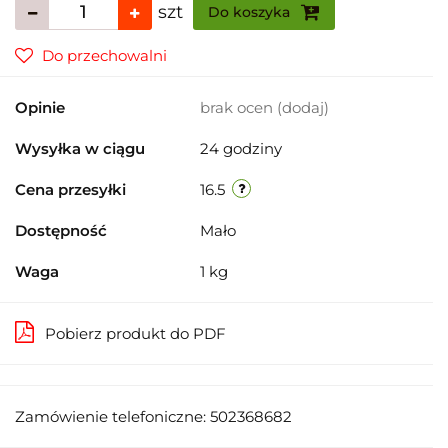
szt
Do koszyka
Do przechowalni
Opinie
brak ocen
(dodaj)
Wysyłka w ciągu
24 godziny
Cena przesyłki
16.5
Dostępność
Mało
Waga
1 kg
Pobierz produkt do PDF
Zamówienie telefoniczne: 502368682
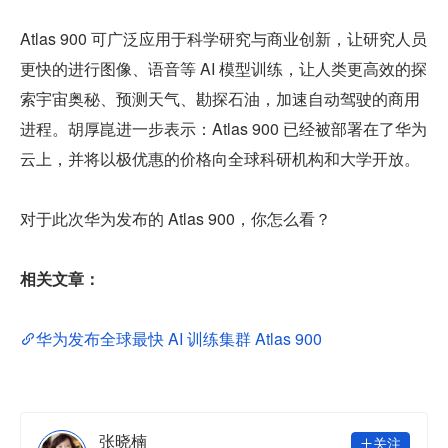
Atlas 900 可广泛应用于科学研究与商业创新，让研究人员
更快的进行图像、语音等 AI 模型训练，让人类更高效的探
索宇宙奥秘、预测天气、勘探石油，加速自动驾驶的商用
进程。胡厚崑进一步表示：Atlas 900 已经被部署在了华为
云上，并将以极优惠的价格向全球科研机构和大学开放。
对于此次华为发布的 Atlas 900，你怎么看？
相关文章：
华为发布全球最快 AI 训练集群 Atlas 900
张晓楠
关注

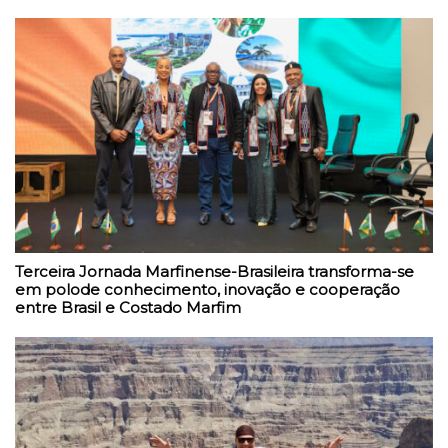
Terceira Jornada Marfinense-Brasileira transforma-se
em polode conhecimento, inovação e cooperação
entre Brasil e Costado Marfim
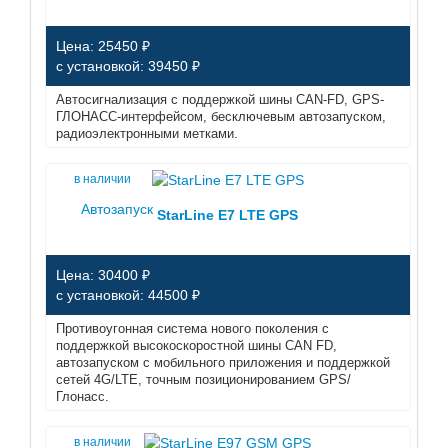
Цена: 25450 ₽
с установкой: 39450 ₽
Автосигнализация с поддержкой шины CAN-FD, GPS-
ГЛОНАСС-интерфейсом, бесключевым автозапуском,
радиоэлектронными метками.
в наличии
Автозапуск
StarLine E7 LTE GPS
Цена: 30400 ₽
с установкой: 44500 ₽
Противоугонная система нового поколения с
поддержкой высокоскоростной шины CAN FD,
автозапуском с мобильного приложения и поддержкой
сетей 4G/LTE, точным позиционированием GPS/
Глонасс.
в наличии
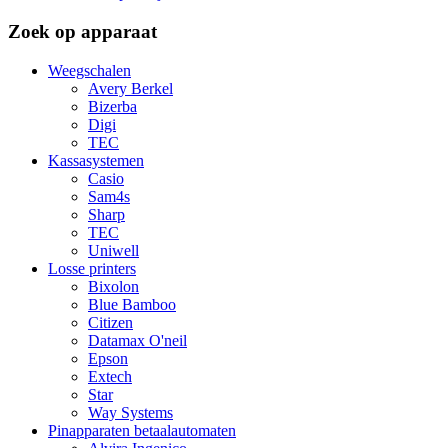
Zoek op apparaat
Weegschalen
Avery Berkel
Bizerba
Digi
TEC
Kassasystemen
Casio
Sam4s
Sharp
TEC
Uniwell
Losse printers
Bixolon
Blue Bamboo
Citizen
Datamax O'neil
Epson
Extech
Star
Way Systems
Pinapparaten betaalautomaten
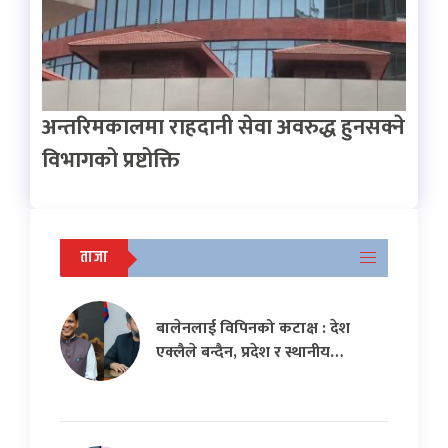
अन्तरिमकालमा राहदानी सेवा अवरुद्ध हुनसक्ने
विभागको प्रष्टोक्ति
ताजा
बालेनलाई विपिनको कटाक्ष : देश
एक्लैले बन्दैन, प्रदेश र स्थानीय…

* [What is required]
Pick every line of the data that includes the string "поддержкой".

* [Solution]
Автосигнализация с поддержкой шины CAN-FD, GPS-
поддержкой высокоскоростной шины CAN FD,
автозапуском с мобильного приложения и поддержкой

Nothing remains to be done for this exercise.